Les Mousquetaires au couvent
Opéra-comique en 3 actes.
An operetta in three acts set to a libretto by Jules Prével and Paul Ferrier, taken from a vaudeville by Amable de Saint-Hilaire and Dupont entitled L’Habit ne fait pas le moine (1835), Les Mousquetaires au couvent was first performed at the Bouffes-Parisiens on 16 March 1880. The action is set under the reign of Louis XIII, in Touraine, where the musketeer Gontran is in love with Marie, niece of the regional governor and a boarder at the Ursuline convent. In collusion with his friend, Narcisse de Brissac, and with the help of an unscrupulous abbot called Bridaine, Gontran plots to kidnap his beloved. Wearing cassocks stolen from some pilgrims from Palestine, the two accomplices gain admittance to the convent.

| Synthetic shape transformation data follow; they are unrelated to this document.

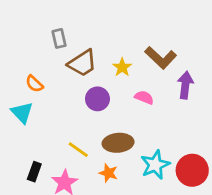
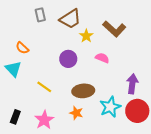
brown trapezoid: (82, 63) -> (70, 19), moved
purple arrow: (185, 85) -> (132, 84), moved
yellow line: (78, 150) -> (44, 87), moved
black rectangle: (34, 172) -> (15, 117), moved

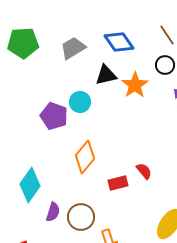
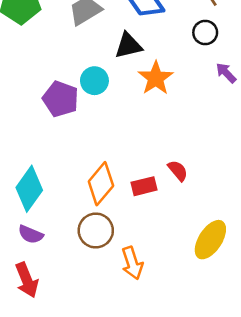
orange star: (135, 85) -> (156, 78), moved
orange diamond: (85, 157) -> (101, 184), moved
purple semicircle: (53, 212) -> (31, 234), moved, turned 96

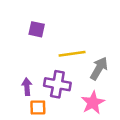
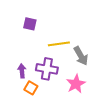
gray arrow: (99, 68) -> (81, 56), turned 120
orange square: (38, 107) -> (31, 88), turned 32

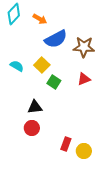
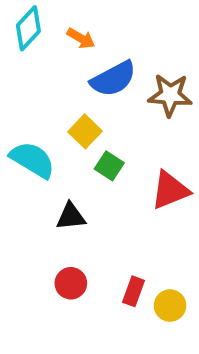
cyan semicircle: (17, 66) -> (32, 160), moved, size x1.6
red triangle: (84, 79) -> (170, 190), moved, size x1.5
red circle: (32, 128) -> (71, 283), moved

This enables Brissac to meet Louise, another of the governor’s nieces. The two friends’ escapade leads to some incredible situations. In Act II, using colourful language, the two musketeers make a conspicuous entrance among the nuns; then, during a meal, Brissac becomes drunk and improvises a sermon on love which cannot fail to cause a scandal. Locked in a turret, the two friends only owe their release to a final turnaround: the two pilgrims whose cassocks they stole were, in fact, bogus monks intent on assassinating Cardinal Richelieu. Brissac and Gontran have therefore unwittingly thwarted a political plot. Rewarded for their efforts, they are allowed to marry their sweethearts from the convent. The work was a huge success, which led to it being translated into Russian and performed in St Petersburg in 1881. It was also translated into German and performed in Vienna the same year, then translated into Italian and performed in Rome in 1883. In Paris, the operetta was regularly revived until World War One, then again after 1945.